Cheiro de Vidaは70年代末にPorto Alegreで結成されたBrasillのInstrumental Groupである。この時代は世界の至るところで所謂Crossover、そしてFusionと呼ばれる音楽が流行し、それこそ星の数ほどのそういった演奏をするGroupが世界中から登場していくことになった。Jazzの世界から、そちらに向かうのもあれば、Rock系から、そういった方向転換をする連中もいたが、いずれにしても演奏技術がそれなりに高いMusiccinでなければ、この手の路線は厳しいものになるわけで、高い演奏能力を持ったMusicianの宝庫である南米からも数多くのInstrumental Groupが誕生した。勿論、只、演奏技術が高いだけではなく、作曲やArrangement、EnsembleのQualityの高さや個性が抜きんでたものではないと、超絶技巧の猛者ぞろいの南米では生き抜いていく事は難しかったことだろう。本日ご紹介するCheiro de Vidaもまた、そういったFusion/Jazzに分類される音楽を演奏するGroupで、残念ながら唯一のアルバムを残して消滅してしまった。ギターのCarlos Martau、Paulo Supekovia、ベースのAndré Gomes、DrummerのAlexandre Fonseca、そしてRecording Engineerを務めたRenato AlscherもPerformerとして名を連ねている5人組である。ベースのAndréは当時一世を風靡したFretless Bassの奏法と音色やSlapが時代を感じさせるものの、かなりの腕利きでJoão Boscoの97年作『As Mil E Uma Aldeias』ではSitarを弾いたりしている。またThe Sitar Lounge Experience名義のアルバムを2000年代にリリースしていたりする才人だ。2000年に『1988』とタイトルが付けられたLive盤が出ているが、そこにはTrio編成となった彼らの文字通り88年の弾き倒し、叩きまくりのLive演奏が楽しめる。
『Cheiro de Vida』はCheiro de Vidaが84年にAcitからリリースしたアルバム。
アルバム1発目“Fechado Pra Balanço”は心地良いギターのカッティングで始まり、いきなりンペンペのSlap Bassが炸裂。この辺は流石に時代を感じさせるが、ギターもドラムスもかなりの腕前である。
“Asas Longas”はギターのRiffで始まり、途中でメタルかよ!みたいなノリのパートが挟まれるShuffle。彼らの出自がわかる。
チョイ幻想的で甘美な味わいの“Entre Estrelas”はAndréのFretless Bassがイイ味を出している。
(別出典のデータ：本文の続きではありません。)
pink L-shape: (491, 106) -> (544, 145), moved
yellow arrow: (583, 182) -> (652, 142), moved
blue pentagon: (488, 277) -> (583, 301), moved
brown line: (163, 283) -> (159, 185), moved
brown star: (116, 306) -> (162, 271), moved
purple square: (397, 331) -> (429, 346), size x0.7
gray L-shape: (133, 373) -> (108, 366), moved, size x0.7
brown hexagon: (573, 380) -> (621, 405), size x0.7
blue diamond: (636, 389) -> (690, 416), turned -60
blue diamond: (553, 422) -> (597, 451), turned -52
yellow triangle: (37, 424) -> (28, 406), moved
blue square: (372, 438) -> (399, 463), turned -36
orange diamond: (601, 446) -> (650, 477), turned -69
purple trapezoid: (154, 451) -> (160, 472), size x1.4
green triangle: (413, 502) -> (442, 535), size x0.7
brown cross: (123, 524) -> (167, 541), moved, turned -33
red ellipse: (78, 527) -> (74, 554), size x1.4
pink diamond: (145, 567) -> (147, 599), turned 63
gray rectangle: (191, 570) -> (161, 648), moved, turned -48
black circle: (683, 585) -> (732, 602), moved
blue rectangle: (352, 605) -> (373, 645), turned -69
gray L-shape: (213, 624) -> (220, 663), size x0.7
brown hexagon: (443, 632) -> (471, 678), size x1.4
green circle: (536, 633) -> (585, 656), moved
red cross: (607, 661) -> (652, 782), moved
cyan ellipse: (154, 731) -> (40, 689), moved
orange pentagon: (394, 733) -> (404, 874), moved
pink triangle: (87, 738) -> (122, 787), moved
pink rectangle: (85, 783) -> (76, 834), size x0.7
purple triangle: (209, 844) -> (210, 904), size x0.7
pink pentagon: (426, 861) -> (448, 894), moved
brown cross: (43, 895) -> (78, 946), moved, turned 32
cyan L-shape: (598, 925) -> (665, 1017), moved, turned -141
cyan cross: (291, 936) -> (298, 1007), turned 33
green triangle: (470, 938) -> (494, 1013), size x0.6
これも時代を感じさせる。
“Tema Do Bonder”はフォービートも飛び出し、爽やかサンな中に彼らの技巧が散りばめられている。
これまた凄腕のMusician揃いのRaiz De Pedra在籍の超絶ギタリストFeatureした“Crepúsculo”Llyricalで泣きの前半から怒涛の弾き倒しへ。
“Hieronymus Bosch”も技巧派ギタリストAugusto Licksを迎えてPat Metheny Groupのような生命感に満ちた演奏が楽しめる。
“Aí, Stanley!”は抒情的でRomanticな彼らの側面が出た演奏。これまた、この時代特有ではあるが、なんともMellowで心地良い。
“Ayisha”はAndréがSitar弾きまくりの異国情緒に満ちたナンバー。後のThe Sitar Lounge Experienceへ繋がるExoticな魅力が楽しめる。
“Nosferatu”はAndréのFretless Bassが歌いまくる抒情的でMellowなナンバー。気持ち良いっすなあ。
アルバム最後をシメるのは1分チョイで終わってしまう“O Bom Pastor”。Funkyで少々幻想的なところも面白いが短すぎる。